Семейное горе ненадолго прервало научные занятия Лейбница. По смерти матери он занялся, кроме юриспруденции, греческой философией. Частью под влиянием Вейгеля и Томазия, частью по собственному влечению, Лейбниц пытался согласовать системы Платона и Аристотеля как между собою, так и с системой Декарта. Он не принадлежал, однако, к числу тех эклектиков, которые чисто внешним образом склеивают и сбрасывают в одну кучу разнороднейшие миросозерцания, не имея при этом своего собственного взгляда. Как точный и оригинальный ум он стремился не к созданию компилятивной системы, а к синтезу, к поиску общих начал, поглощающих в себе прежние системы как односторонние частности. Главный вопрос, представлявшийся его уму, состоял в следующем: возможно ли соединение в одном высшем начале двух по-видимому взаимно исключающихся миросозерцании, из которых одно допускает в природе лишь механический принцип, тогда как другое видит во всем целесообразность?

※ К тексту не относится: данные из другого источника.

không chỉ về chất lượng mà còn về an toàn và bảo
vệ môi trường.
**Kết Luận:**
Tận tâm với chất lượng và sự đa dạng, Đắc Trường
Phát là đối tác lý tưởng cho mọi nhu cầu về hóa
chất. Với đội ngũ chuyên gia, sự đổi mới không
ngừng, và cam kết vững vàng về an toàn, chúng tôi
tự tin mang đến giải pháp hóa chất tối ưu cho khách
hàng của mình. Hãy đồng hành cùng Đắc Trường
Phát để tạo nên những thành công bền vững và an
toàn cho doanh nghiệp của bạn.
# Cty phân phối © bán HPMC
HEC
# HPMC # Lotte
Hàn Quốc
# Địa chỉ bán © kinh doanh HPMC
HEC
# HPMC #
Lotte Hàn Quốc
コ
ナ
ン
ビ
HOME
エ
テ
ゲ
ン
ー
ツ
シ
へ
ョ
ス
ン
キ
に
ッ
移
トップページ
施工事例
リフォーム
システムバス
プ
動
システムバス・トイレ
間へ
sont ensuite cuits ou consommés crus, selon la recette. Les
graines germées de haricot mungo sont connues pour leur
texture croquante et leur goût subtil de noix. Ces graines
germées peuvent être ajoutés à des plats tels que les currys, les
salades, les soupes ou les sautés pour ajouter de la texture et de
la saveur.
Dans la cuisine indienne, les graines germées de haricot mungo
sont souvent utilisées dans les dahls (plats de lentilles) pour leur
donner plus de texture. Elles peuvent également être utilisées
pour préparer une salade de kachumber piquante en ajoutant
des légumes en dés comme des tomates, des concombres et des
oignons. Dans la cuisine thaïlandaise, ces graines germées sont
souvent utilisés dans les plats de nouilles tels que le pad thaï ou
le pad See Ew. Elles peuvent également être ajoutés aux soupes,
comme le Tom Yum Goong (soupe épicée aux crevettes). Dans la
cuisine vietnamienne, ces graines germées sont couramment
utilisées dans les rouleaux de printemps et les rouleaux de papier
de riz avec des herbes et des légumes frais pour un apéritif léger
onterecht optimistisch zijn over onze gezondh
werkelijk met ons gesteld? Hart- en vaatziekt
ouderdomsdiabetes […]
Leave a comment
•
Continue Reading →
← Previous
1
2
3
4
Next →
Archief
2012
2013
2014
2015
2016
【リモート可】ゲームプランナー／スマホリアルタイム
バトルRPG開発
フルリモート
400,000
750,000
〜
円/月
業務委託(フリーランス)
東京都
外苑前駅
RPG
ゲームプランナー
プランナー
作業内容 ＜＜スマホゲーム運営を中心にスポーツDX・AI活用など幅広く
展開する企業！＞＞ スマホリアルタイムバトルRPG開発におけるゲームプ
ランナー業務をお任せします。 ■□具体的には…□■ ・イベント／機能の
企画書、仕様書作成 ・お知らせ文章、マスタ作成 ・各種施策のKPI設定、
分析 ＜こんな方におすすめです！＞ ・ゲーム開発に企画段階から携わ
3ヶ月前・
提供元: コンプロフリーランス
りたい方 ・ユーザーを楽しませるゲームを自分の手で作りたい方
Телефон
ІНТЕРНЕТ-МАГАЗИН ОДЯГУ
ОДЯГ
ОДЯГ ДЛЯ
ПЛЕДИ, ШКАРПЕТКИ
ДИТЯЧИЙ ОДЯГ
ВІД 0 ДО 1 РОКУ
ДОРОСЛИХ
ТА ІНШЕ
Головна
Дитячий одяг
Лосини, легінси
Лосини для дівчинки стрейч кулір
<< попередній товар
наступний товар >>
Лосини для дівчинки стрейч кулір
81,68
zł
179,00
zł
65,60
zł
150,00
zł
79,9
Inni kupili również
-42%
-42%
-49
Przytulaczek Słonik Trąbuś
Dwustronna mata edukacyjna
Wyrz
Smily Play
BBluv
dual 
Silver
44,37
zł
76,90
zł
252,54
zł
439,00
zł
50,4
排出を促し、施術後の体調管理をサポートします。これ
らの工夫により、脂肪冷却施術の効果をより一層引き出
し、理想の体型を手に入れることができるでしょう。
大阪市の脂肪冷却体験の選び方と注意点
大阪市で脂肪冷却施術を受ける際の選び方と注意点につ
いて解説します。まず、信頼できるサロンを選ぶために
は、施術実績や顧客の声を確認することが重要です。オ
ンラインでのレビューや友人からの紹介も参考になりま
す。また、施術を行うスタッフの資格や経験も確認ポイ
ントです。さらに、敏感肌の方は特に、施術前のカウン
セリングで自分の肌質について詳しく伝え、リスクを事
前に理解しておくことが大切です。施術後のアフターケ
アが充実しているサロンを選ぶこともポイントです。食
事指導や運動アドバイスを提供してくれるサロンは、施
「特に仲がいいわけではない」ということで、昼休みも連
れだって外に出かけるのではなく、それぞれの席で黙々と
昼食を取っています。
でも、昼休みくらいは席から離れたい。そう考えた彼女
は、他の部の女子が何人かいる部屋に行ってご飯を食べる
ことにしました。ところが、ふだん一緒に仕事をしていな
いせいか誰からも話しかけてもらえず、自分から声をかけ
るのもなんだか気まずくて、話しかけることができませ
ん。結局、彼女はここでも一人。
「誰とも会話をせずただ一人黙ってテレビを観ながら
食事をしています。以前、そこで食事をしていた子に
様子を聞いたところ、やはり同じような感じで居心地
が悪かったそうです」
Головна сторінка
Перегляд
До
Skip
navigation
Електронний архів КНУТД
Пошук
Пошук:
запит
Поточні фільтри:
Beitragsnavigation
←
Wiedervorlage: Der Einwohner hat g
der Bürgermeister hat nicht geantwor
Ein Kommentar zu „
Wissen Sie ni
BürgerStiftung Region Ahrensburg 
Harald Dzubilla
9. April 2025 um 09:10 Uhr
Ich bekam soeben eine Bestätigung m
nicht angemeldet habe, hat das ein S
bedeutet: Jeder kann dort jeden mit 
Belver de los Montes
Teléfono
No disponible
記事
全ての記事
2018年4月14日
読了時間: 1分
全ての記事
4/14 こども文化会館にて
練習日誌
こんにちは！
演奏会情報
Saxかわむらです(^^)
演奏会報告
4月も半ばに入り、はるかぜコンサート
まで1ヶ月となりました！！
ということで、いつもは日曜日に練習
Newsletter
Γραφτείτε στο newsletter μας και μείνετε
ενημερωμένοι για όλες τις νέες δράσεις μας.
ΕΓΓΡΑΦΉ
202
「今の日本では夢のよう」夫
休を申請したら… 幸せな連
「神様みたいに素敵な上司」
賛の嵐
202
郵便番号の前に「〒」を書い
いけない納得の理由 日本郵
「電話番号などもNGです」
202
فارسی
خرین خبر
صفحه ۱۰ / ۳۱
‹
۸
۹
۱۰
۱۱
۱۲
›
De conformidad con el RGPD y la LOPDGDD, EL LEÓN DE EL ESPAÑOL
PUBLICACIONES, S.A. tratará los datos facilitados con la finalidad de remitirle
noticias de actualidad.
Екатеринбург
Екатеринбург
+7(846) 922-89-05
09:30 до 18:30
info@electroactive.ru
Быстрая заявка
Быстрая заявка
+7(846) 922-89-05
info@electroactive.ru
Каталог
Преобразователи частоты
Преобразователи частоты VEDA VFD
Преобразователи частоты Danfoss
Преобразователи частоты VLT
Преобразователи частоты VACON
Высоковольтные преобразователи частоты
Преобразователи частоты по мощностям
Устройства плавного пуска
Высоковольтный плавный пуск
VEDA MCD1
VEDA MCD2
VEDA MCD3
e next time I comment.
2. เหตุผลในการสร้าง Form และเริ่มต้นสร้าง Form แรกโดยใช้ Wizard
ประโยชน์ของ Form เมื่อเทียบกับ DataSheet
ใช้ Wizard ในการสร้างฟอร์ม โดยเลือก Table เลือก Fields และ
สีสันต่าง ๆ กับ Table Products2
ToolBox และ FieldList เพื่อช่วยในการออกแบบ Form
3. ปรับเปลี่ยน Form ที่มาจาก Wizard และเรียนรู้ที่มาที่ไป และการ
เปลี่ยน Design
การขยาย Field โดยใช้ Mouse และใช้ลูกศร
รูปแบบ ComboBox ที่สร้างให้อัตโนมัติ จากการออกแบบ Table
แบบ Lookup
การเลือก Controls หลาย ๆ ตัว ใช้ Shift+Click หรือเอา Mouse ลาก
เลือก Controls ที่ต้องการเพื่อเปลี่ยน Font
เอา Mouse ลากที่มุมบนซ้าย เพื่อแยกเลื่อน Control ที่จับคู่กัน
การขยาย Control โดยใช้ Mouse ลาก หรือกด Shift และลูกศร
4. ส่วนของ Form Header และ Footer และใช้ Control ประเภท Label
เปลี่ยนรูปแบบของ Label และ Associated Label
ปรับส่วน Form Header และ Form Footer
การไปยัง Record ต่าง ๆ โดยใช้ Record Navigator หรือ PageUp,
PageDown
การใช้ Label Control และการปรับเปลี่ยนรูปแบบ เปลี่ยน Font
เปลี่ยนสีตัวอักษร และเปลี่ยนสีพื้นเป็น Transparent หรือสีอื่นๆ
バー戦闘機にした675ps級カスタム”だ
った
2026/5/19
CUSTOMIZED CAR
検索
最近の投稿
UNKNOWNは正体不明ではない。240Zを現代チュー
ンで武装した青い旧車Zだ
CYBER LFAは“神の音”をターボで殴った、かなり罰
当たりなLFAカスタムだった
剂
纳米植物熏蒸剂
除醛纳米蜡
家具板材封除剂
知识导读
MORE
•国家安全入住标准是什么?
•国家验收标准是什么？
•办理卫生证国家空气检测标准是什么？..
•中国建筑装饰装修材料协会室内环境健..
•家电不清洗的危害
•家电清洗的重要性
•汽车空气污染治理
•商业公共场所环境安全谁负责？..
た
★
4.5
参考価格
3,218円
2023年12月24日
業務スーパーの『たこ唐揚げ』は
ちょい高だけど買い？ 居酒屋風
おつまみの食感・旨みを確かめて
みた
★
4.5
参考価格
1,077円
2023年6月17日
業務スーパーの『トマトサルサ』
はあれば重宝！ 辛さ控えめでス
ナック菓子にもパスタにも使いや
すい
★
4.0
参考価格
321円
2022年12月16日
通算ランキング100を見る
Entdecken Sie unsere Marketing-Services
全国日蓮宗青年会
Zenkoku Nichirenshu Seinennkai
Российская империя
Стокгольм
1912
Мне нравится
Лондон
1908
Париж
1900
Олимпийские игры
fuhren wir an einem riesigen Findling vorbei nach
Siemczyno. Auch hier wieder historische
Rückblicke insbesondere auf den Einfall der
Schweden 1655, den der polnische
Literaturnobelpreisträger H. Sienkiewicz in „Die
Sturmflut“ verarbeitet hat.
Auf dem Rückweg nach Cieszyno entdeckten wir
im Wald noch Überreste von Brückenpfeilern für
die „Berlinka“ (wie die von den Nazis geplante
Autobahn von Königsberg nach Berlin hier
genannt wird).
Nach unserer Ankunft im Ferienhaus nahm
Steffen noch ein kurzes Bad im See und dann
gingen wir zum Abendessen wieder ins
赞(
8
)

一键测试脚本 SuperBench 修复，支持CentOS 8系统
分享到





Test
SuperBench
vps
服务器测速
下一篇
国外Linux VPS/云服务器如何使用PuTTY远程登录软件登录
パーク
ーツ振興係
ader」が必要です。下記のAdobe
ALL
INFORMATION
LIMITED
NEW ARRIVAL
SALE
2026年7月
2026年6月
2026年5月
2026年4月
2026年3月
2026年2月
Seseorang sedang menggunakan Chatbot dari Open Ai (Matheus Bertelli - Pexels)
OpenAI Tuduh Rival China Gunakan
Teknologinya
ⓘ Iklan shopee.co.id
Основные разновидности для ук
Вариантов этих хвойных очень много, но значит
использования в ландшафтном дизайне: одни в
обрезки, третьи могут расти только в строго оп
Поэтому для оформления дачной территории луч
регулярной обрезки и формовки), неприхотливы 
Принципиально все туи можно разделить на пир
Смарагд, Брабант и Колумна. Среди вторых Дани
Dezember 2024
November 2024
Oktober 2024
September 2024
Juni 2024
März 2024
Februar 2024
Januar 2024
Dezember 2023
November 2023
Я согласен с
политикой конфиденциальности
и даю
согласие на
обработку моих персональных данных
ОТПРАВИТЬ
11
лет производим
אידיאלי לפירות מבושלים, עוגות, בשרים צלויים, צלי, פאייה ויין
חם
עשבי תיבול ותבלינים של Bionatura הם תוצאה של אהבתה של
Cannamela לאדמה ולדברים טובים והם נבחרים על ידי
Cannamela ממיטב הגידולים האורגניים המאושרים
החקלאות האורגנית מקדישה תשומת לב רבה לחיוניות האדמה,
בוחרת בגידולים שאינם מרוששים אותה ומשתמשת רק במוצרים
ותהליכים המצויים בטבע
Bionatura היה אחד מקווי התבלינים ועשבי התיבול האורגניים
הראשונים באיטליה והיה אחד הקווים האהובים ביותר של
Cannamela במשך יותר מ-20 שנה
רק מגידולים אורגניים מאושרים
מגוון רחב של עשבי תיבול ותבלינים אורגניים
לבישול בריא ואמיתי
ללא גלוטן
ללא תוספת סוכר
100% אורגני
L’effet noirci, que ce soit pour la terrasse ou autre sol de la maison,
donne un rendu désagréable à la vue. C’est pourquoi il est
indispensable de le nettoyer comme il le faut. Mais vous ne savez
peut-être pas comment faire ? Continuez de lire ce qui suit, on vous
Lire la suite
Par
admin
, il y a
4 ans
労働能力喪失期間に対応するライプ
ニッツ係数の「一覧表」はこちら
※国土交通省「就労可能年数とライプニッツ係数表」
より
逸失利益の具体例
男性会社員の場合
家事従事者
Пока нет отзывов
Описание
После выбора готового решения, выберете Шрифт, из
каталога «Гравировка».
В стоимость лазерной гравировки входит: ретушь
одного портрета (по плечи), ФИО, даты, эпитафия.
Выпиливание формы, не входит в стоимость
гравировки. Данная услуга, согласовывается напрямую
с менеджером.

Судя по письму, написанному Лейбницем уже в старости Монфору, вопрос о целесообразности, о телеологии или, как выражались схоластики, о «субстанциальных формах» волновал Лейбница еще в пятнадцатилетнем возрасте. «Когда я только что познакомился с сочинениями новейших философов, – пишет Лейбниц, – я, в то время еще 15-летний мальчик, часто гулял один подле Лейпцига, в рощице, называемой Розенталь, и рассуждал о субстанциальных формах. Наконец, механическая теория одержала верх и побудила меня взяться за изучение математики».
Мы видели, что Лейбниц с этой целью побывал в Йене и слушал Вейгеля. В Лейпциге математическое образование не шло дальше Эвклида, Вейгель познакомил Лейбница с основаниями алгебраического анализа. По возвращении в Лейпциг Лейбниц хотя и не продолжал систематических занятий математикой, однако и не расставался с ними вполне и даже пытался применить математику к юриспруденции и философии. Особенно занимала его теория сочетаний.